On cross-examination, Jocson, when asked why he and his companions brought AAA to Barangay Vergara and not to Barangay Hulo where Interior Mangahan is located17 and why they were "patrolling" outside their jurisdiction,18 replied that they were called because of AAA and that it was his companions who proposed that she be brought to Barangay Vergara.19 Asked if he knew how appellant learned that they were bringing AAA to Barangay Vergara, he replied that appellant just suddenly showed up at the place where they found AAA.20

Still another defense witness, Casiver, a Bantay Bayan of Barangay Hulo, declared21 that at about midnight of June 30, 2000, a bantay bayan of Barangay Vergara, together with AAA and her mother, visited him at Barangay Hulo and told him that they would file a complaint against appellant. Casiver visited appellant at his house and told him to go to the barangay hall where AAA had pointed to him as having raped her.

By Decision22 of July 22, 2003, the RTC found appellant guilty of rape, sentencing him to suffer reclusion perpetua and to indemnify AAA in the amount of P50,000 as civil indemnity, P50,000 as moral damages, and to pay the costs.

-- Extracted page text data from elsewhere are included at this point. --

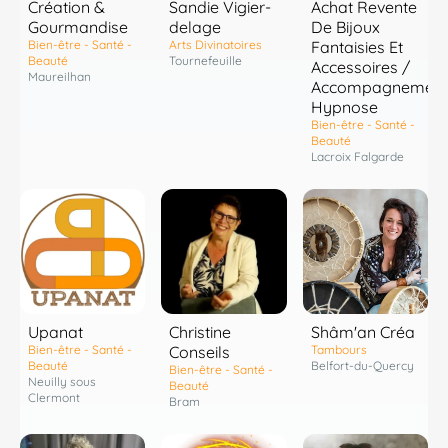
Création &
Sandie Vigier-
Achat Revente
Gourmandise
delage
De Bijoux
Bien-être - Santé -
Arts Divinatoires
Fantaisies Et
Beauté
Tournefeuille
Accessoires /
Maureilhan
Accompagnement
Hypnose
Bien-être - Santé -
Beauté
Lacroix Falgarde
Shâm'an Créa
Upanat
Christine
Tambours
Bien-être - Santé -
Conseils
Belfort-du-Quercy
Beauté
Bien-être - Santé -
Neuilly sous
Beauté
Clermont
Bram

On appellant’s appeal to this Court,23 it referred24 the case to the Court of Appeals for intermediate review pursuant to People v. Mateo.25

In his Brief, appellant argued, inter alia, as follows, quoted verbatim:

x x x The private complainant, in this case, claimed that the accused-appellant forcibly took her to an area filled with trees where he allegedly sexually abused her. The said place was far from where she was taken and they merely walked the distance but surprisingly, she did not run away from the accused even when the latter was walking ahead of her. Likewise intriguing is the private complainant’s statement that she was with some friends when she was watching people pass by at Hulo and yet nobody saw the accused appellant grabbed her. Her well-chosen time to look at passer[s] by is also worth noting. It was already late at night and her mother was already asleep. Then after her alleged ordeal, she did not go home because she was allegedly afraid and decided to sleep in a stranger’s house. Her physical appearance also did not match her claim that she was ravaged in a wet place. Despite her allegation that the accused pulled her, there was no manifestation of any physical abuse. Had the accused really pulled her, her hands should have incurred hematomas.26

x x x x

The accused-appellant interposed the defense of alibi and denial. He has been able to account for his whereabouts at the alleged time and date. When the accused puts up the defense of alibi, the courts should not at once have a mental prejudice against him, as there are situations where an accused can have no possible defense but alibi, as that could really be the truths as to his whereabouts at the time in question. The oft-cited truism that alibi is one of the weakest defenses has never been intended to dispel it altogether. To be sure, there is an equally acceptable doctrine which posits that there are instances when it just happens to be the plain and simple truth. Parenthetically, alibi gains considerable strength in the face of unreliable identification of an accused to be the perpetrator of the crime.27 (Emphasis and underscoring supplied)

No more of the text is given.